A Chapter Ends

Now that I have been in one place long enough to actually breathe again, and am still managing to ignore the shambling mounds all over the house, I need to get it together here. So, here’s a link to Jim’s obituary, which I snagged out of the Sault Evening Snooze. (And the dog’s name is “Alfie”, as in “Alfred”, not “Elfie”, sheesh! Pine martin slinkin’ down the back road? Bring it on! I’ll git it! Kee-reist. Elfie? Not!) I have also placed a link to it in a permanent place on the left sidebar of this page which I will keep there as long as it seems right to do so, even after I get around to fixing up this ugly frog-infested site.

Jim had battled the hepatitis C virus for many many years, actually all of his life, although it wasn’t detected until 1991 (not sure if the year is accurate) and I don’t believe it even acquired a name until after he was diagnosed with it. It’s too long and complicated a story to tell here, it is not my story to tell and I know I would mangle the facts, so I won’t try. But I do know that no one who ever met him, even in the last weeks of his life, would have guessed that he had any health issues at all. He had an intense career as an automotive engineer, worked long hours right up to the end and had all kinds of other interests, as noted in the obit.

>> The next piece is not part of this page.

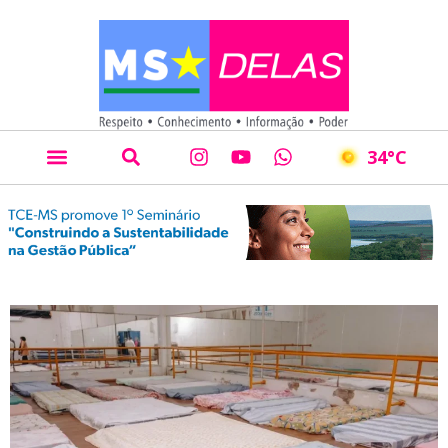
34
°C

He was very ill the last few days of his life but he managed to completely bamboozle his family into thinking it was just “the flu” and I was blissfully oblivious about it all until the day before he died. That was a Sunday and we had arrived in A2 after a nice hot POC ride down from Houghton Lake and I was pretty darn cranky about the A/C (or lack thereof) in that car. I read an email from Karen that Jim was sick. I wrote some lame reply and started doing something in the kitchen and then I did a big double-take! “Rough” breathing??? Wha? I called up there and I guess The Commander also called and *ordered* him to go to the ER and the next I heard, Karen and Janet were following an ambulance with Val staying behind with the dogs (or working? kee-reist I can’t remember!). It was a hot and restless night around here and I spent the next morning putzing around Ann Arbor doing just about the most lame and random errands possibly imaginable. But I did somehow have the presence of mind to put gas in my car. Therefore, when Karen called me at 11 or so that morning, I just got in and left. But since Froggy put up such a big fuss about going with me, I got a half-mile down the road and realized I had him but not my purse, so I had to turn around and go back to get it!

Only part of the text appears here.